*** Provided entries ***

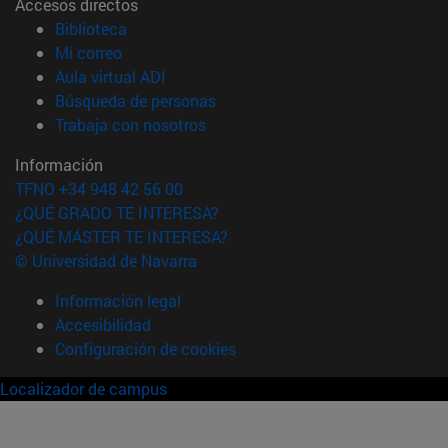
Accesos directos
(abre en nueva ventana)
Biblioteca
(abre en nueva ventana)
Mi correo
(abre en nueva ventana)
Aula virtual ADI
(abre en nueva ventana)
Búsqueda de personas
(abre en nueva ventana)
Trabaja con nosotros
Información
TFNO +34 948 42 56 00
¿QUÉ GRADO TE INTERESA?
¿QUÉ MÁSTER TE INTERESA?
© Universidad de Navarra
Información legal
Accesibilidad
Configuración de cookies
Localizador de campus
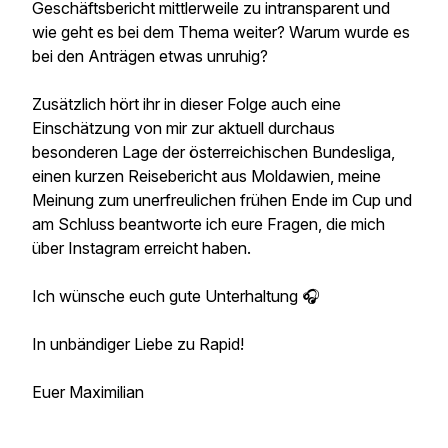
Geschäftsbericht mittlerweile zu intransparent und
wie geht es bei dem Thema weiter? Warum wurde es
bei den Anträgen etwas unruhig?
Zusätzlich hört ihr in dieser Folge auch eine
Einschätzung von mir zur aktuell durchaus
besonderen Lage der österreichischen Bundesliga,
einen kurzen Reisebericht aus Moldawien, meine
Meinung zum unerfreulichen frühen Ende im Cup und
am Schluss beantworte ich eure Fragen, die mich
über Instagram erreicht haben.
Ich wünsche euch gute Unterhaltung 🎧
In unbändiger Liebe zu Rapid!
Euer Maximilian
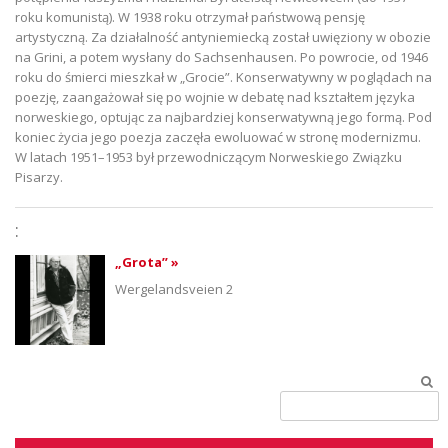
roku komunistą). W 1938 roku otrzymał państwową pensję
artystyczną. Za działalność antyniemiecką został uwięziony w obozie
na Grini, a potem wysłany do Sachsenhausen. Po powrocie, od 1946
roku do śmierci mieszkał w „Grocie”. Konserwatywny w poglądach na
poezję, zaangażował się po wojnie w debatę nad kształtem języka
norweskiego, optując za najbardziej konserwatywną jego formą. Pod
koniec życia jego poezja zaczęła ewoluować w stronę modernizmu.
W latach 1951–1953 był przewodniczącym Norweskiego Związku
Pisarzy.
:
„Grota” »
Wergelandsveien 2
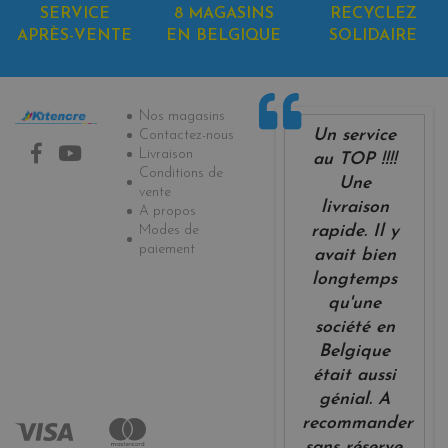
SERVICE
8 MAGASINS
RECYCLEZ
APRÈS-VENTE
EN BELGIQUE
SOLIDAIRE
Informations
Nos magasins
Un service
Contactez-nous
Livraison
au TOP !!!!
Conditions de
Une
vente
livraison
A propos
Modes de
rapide. Il y
paiement
avait bien
longtemps
qu'une
société en
Belgique
était aussi
génial. A
recommander
sans réserve.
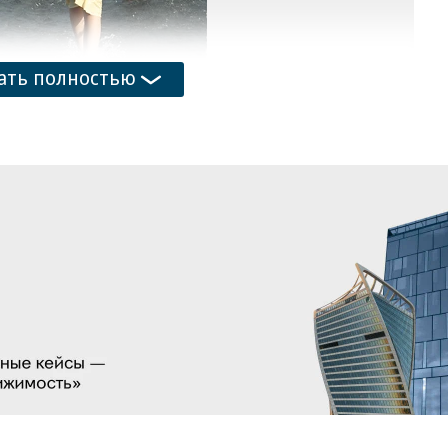
ать полностью
1
/
23
ьном фонтане «Лужников»
тъ
/
купить фото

***

§ **What is needed**
The string "jego" marks the lines to return from the material. Copy each one.

§ **Your solution**
norweskiego, optując za najbardziej konserwatywną jego formą. Pod
koniec życia jego poezja zaczęła ewoluować w stronę modernizmu.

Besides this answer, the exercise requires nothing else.